Benjamin Nadelstein:
Okay, let’s talk crypto for a moment. Some say Bitcoin or other cryptocurrencies are the future of money. Are they actual competitors to fiat, or are they too speculative?
Jim Brown:
I’m skeptical. There’s a lot of hype in crypto—so many joke coins out there. Bitcoin is the most serious contender, but I don’t see it taking over as a day-to-day monetary asset. I’m rooting for market-driven money, but I’m not convinced Bitcoin will fill that role. Never say never, but for now, I just don’t see a clear path to broad monetary adoption.
Benjamin Nadelstein:
I’d like to move to a quick rapid-fire round:
1. Which performs better against the dollar in 2025: gold or silver?
- Probably silver, but that’s just a guess.
2. Favorite economist of all time and why?
- George Reisman. He wrote *Capitalism* and taught me most of what I know about Austrian economics.
3. Economist you dislike the most?
- I’d say Paul Krugman used to bother me a lot, but he’s fallen out of favor. Ben Bernanke also frustrates me—he should know better.
4. Book on finance you recommend most (other than your own)?
- The Intelligent Investor* by Ben Graham is still a classic for stock market investors.
5. A quote by Jim Grant: “Progress is cumulative in science and engineering, but cyclical in finance.” Where are we in that cycle?
- We’re starting to circle back. The old understanding of money creation is coming back among investors, but it hasn’t reached mainstream academia yet.
6. Inflation or deflation in 2025—what’s more likely?
- They’re both risks. We can have a sudden deflationary shock, quickly followed by more attempts to inflate. The bigger threat is ongoing unproductive money creation.
7. An economic metric you watch that most don’t?
- Total liquidity—Michael Howell’s “Capital Wars” covers this well.
8. Biggest misconception about central banks?
- That they actually control interest rates and that those rates matter more than the overall money supply.
9. Will we see nominal negative rates in the U.S.?
- Only if forced by policy—it’s not a natural market outcome.
10. Is the 60/40 portfolio dead?
- It’s suboptimal. Replace some bonds with gold or gold-paying assets to improve it.
11. Which historical period best explains today’s economy?
- Any severe bubble period. We’re in a similar zone of speculation and high debt.
12. Will crypto and gold compete or combine in the future?
- They’re competing now, but I hope we see tokenized gold on a blockchain at some point.
13. A financial event you wish you could have witnessed?
- The Mississippi Bubble—fascinating mania.
14. A bold prediction about the future of finance?
- In the next 10-20 years, we’ll see a major disruption of the current monetary order.
15. What question should I ask all future Gold Exchange guests?

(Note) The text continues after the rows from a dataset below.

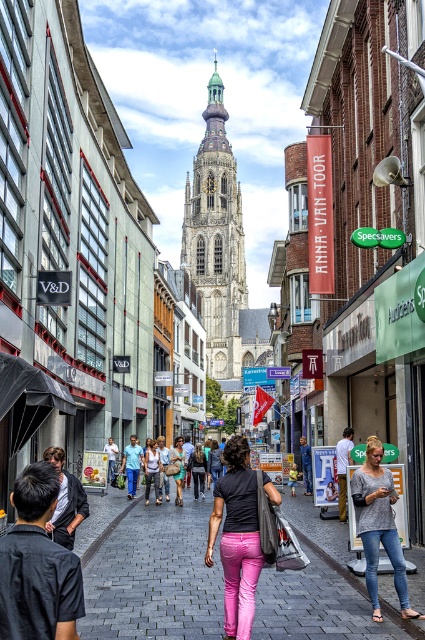 Question: Which point is closer to the camera?

Choices:
 (A) (380, 484)
 (B) (252, 588)

Answer: (B)

Question: Considering the relative positions of matte black shirt at center and matte black dress at center in the image provided, where is matte black shirt at center located with respect to matte black dress at center?

Choices:
 (A) above
 (B) below

Answer: (A)

Question: Can you confirm if paved stone sidewalk at center is wider than gray cotton shirt at center?

Choices:
 (A) no
 (B) yes

Answer: (B)

Question: Can you confirm if matte black shirt at center is positioned below pink fabric pants at center?

Choices:
 (A) yes
 (B) no

Answer: (B)

Question: Which point is closer to the camera taking this photo?

Choices:
 (A) (320, 557)
 (B) (374, 532)

Answer: (B)

Question: Which object is farther from the camera taking this photo?

Choices:
 (A) gray cotton shirt at center
 (B) paved stone sidewalk at center
 (C) matte black dress at center
 (D) pink fabric pants at center

Answer: (D) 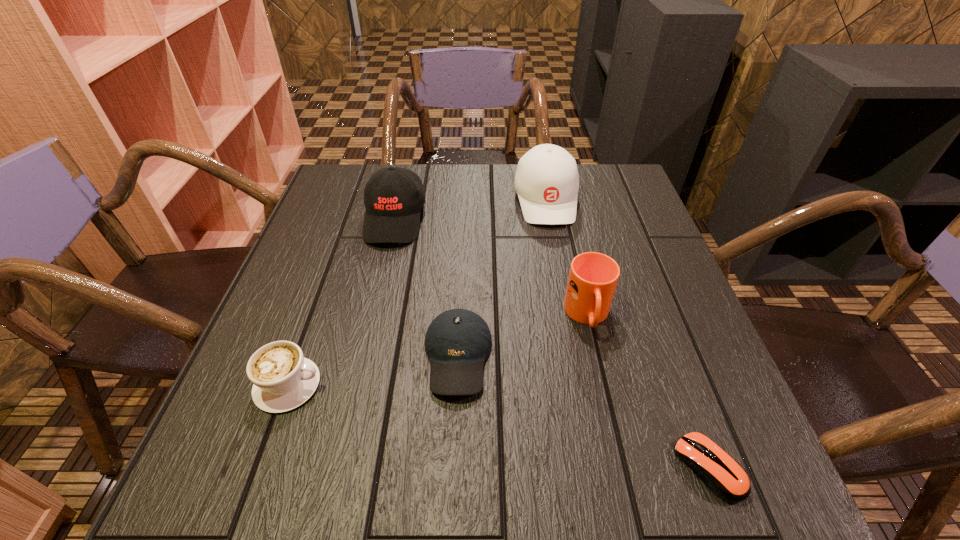 Where is `the rightmost baseball cap`? Image resolution: width=960 pixels, height=540 pixels. the rightmost baseball cap is located at coordinates (547, 182).

The image size is (960, 540). Identify the location of the leftmost baseball cap. (393, 197).

At what (x,y) coordinates should I click in order to perform the action: click on mug. Please return your answer as a coordinate pair (x, y). Looking at the image, I should click on (593, 277).

Locate an element on the screen. The height and width of the screenshot is (540, 960). cappuccino is located at coordinates (282, 378).

You are a GUI agent. You are given a task and a screenshot of the screen. Output one action in this format:
    pyautogui.click(x=<x>, y=<y>)
    Task: Click on the second baseball cap from left to right
    
    Given the screenshot: What is the action you would take?
    pyautogui.click(x=458, y=341)

At what (x,y) coordinates should I click in order to perform the action: click on the shortest baseball cap. Please return your answer as a coordinate pair (x, y). The image size is (960, 540). Looking at the image, I should click on pyautogui.click(x=458, y=341).

Locate an element on the screen. The height and width of the screenshot is (540, 960). the rightmost object is located at coordinates (722, 474).

Identify the location of the shortest object. Image resolution: width=960 pixels, height=540 pixels. (722, 474).

Identify the location of blank space located on the front-facing side of the rightmost baseball cap. (572, 340).

You are a GUI agent. You are given a task and a screenshot of the screen. Output one action in this format:
    pyautogui.click(x=<x>, y=<y>)
    Task: Click on the vacant space situated 0.120m on the front-facing side of the leftmost baseball cap
    This screenshot has height=540, width=960.
    Given the screenshot: What is the action you would take?
    pyautogui.click(x=379, y=285) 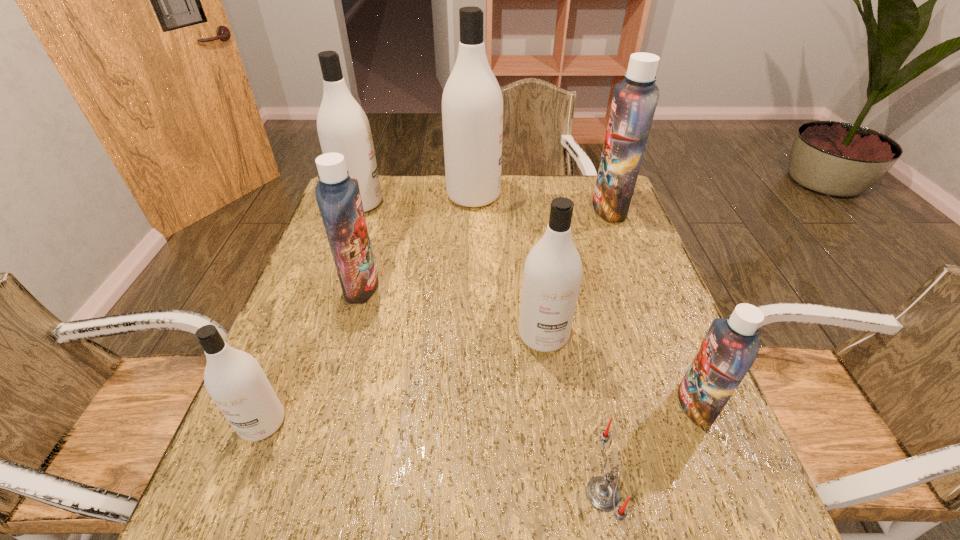 Where is `the shortest object`? the shortest object is located at coordinates (602, 492).

The width and height of the screenshot is (960, 540). In order to click on candle in this screenshot , I will do `click(602, 492)`.

At what (x,y) coordinates should I click in order to perform the action: click on free space located on the front-facing side of the fifth object from right to left. Please return your answer as a coordinate pair (x, y). Looking at the image, I should click on (562, 195).

Find the location of a particular element. The height and width of the screenshot is (540, 960). vacant space located 0.240m on the front-facing side of the second biggest white shampoo is located at coordinates (458, 203).

Where is `vacant space located 0.360m on the front label of the biggest blue shampoo`? vacant space located 0.360m on the front label of the biggest blue shampoo is located at coordinates (479, 208).

At what (x,y) coordinates should I click in order to perform the action: click on blank space located on the front label of the biggest blue shampoo. Please return your answer as a coordinate pair (x, y). The image size is (960, 540). Looking at the image, I should click on (536, 208).

Identify the location of free spot located on the front label of the biggest blue shampoo. The image size is (960, 540). (504, 208).

Locate an element on the screen. vacant area located 0.390m on the front label of the leftmost blue shampoo is located at coordinates coord(530,286).

Identify the location of free region located 0.360m on the front-facing side of the rightmost white shampoo. The width and height of the screenshot is (960, 540). (570, 537).

Where is `vacant region located on the front label of the smallest blue shampoo`? vacant region located on the front label of the smallest blue shampoo is located at coordinates (614, 404). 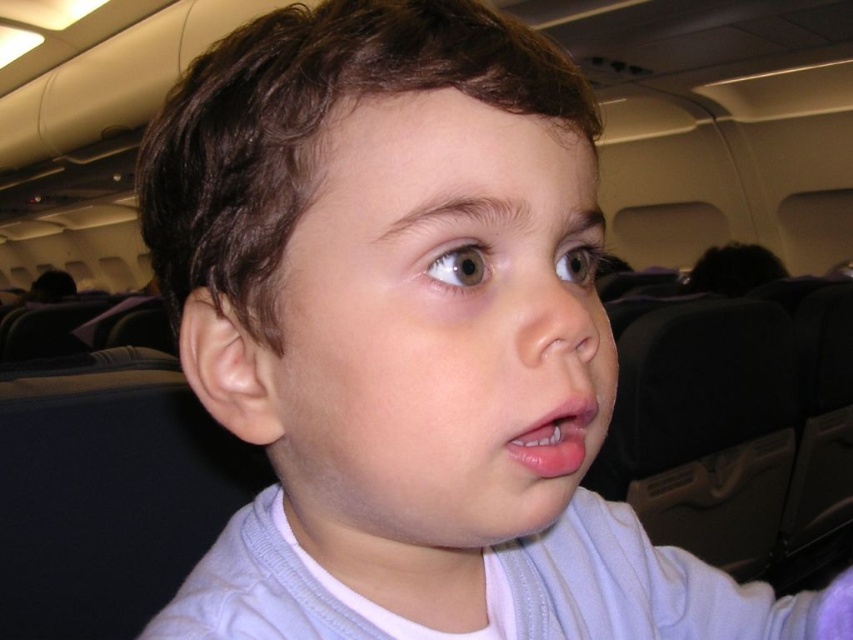 Who is shorter, smooth skin nose at center or pink glossy lips at center?

pink glossy lips at center is shorter.

Between point (593, 328) and point (572, 412), which one is positioned behind?

Positioned behind is point (593, 328).

Which is in front, point (587, 284) or point (544, 461)?

Point (544, 461) is more forward.

Locate an element on the screen. smooth skin nose at center is located at coordinates (563, 312). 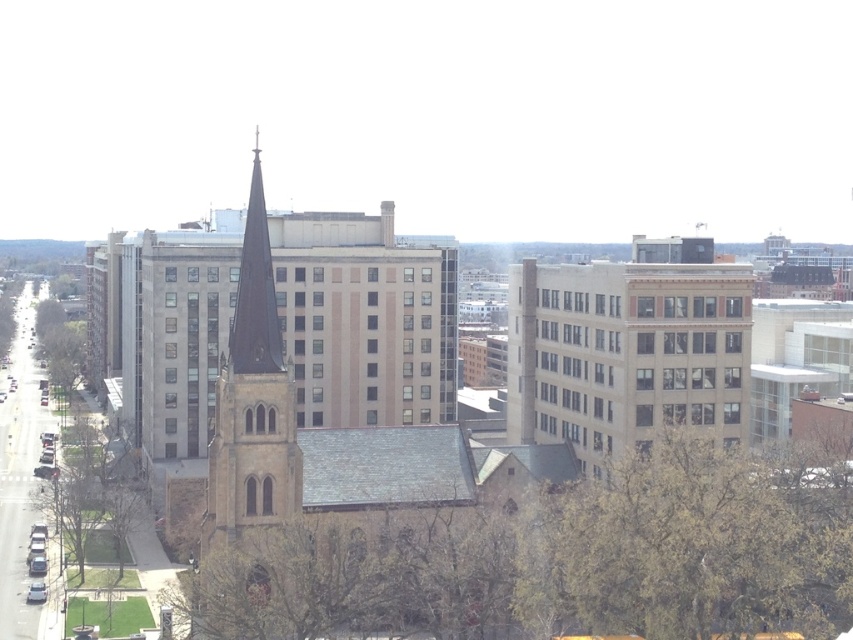 From the picture: Does brown stone church at center appear under green leafy tree at lower left?

No, brown stone church at center is not below green leafy tree at lower left.

Between brown stone church at center and green leafy tree at lower left, which one is positioned higher?

brown stone church at center

Find the location of a particular element. This screenshot has width=853, height=640. brown stone church at center is located at coordinates (519, 476).

Where is `brown stone church at center`? The height and width of the screenshot is (640, 853). brown stone church at center is located at coordinates (519, 476).

Can you confirm if brown stone church at center is thinner than green leafy tree at left?

In fact, brown stone church at center might be wider than green leafy tree at left.

Locate an element on the screen. This screenshot has height=640, width=853. brown stone church at center is located at coordinates (519, 476).

Is green leafy tree at lower left bigger than green leafy tree at left?

Correct, green leafy tree at lower left is larger in size than green leafy tree at left.

Is point (384, 609) more distant than point (68, 296)?

No, (384, 609) is closer to viewer.

What do you see at coordinates (532, 545) in the screenshot? Image resolution: width=853 pixels, height=640 pixels. I see `green leafy tree at lower left` at bounding box center [532, 545].

Where is `green leafy tree at lower left`? This screenshot has width=853, height=640. green leafy tree at lower left is located at coordinates (532, 545). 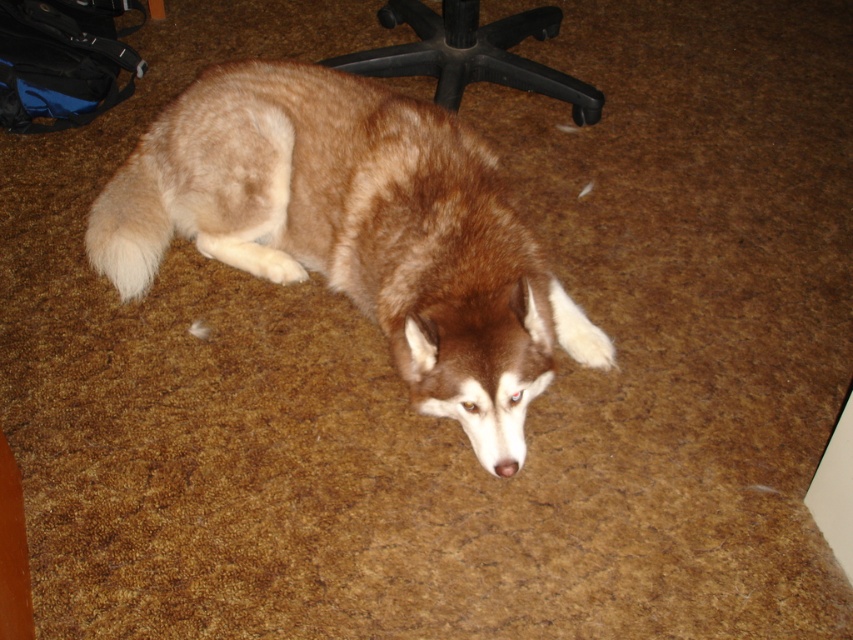 Question: Which of the following is the closest to the observer?

Choices:
 (A) black plastic swivel chair at upper center
 (B) brown fur dog at center

Answer: (B)

Question: Is the position of brown fur dog at center less distant than that of black plastic swivel chair at upper center?

Choices:
 (A) yes
 (B) no

Answer: (A)

Question: Does brown fur dog at center appear under black plastic swivel chair at upper center?

Choices:
 (A) yes
 (B) no

Answer: (A)

Question: Which point is closer to the camera?

Choices:
 (A) black plastic swivel chair at upper center
 (B) brown fur dog at center

Answer: (B)

Question: Does brown fur dog at center appear under black plastic swivel chair at upper center?

Choices:
 (A) yes
 (B) no

Answer: (A)

Question: Which point appears closest to the camera in this image?

Choices:
 (A) (460, 61)
 (B) (425, 401)

Answer: (B) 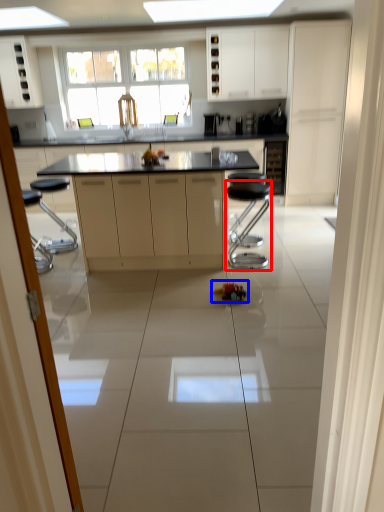 Question: Which object appears closest to the camera in this image, bar stool (highlighted by a red box) or toy (highlighted by a blue box)?

Choices:
 (A) bar stool
 (B) toy

Answer: (B)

- Ask them what they think really drives asset prices at a deep level—liquidity, animal spirits, or something else?
Benjamin Nadelstein:
This has been great. Where can people find more of your work, and where can they buy the book?
Jim Brown:
You can get the book on Amazon, and if you enjoy it, please consider leaving a quick review—just a sentence or two is a big help. I also write a Substack called *Hard Money Jim*, and you can find me there. I’m not super active on X (formerly Twitter), but my handle is @HardMoneyJim, and I’m on LinkedIn as Jim Brown CFA.
Benjamin Nadelstein:
Jim, it’s been a pleasure. Thank you so much for joining the Gold Exchange podcast!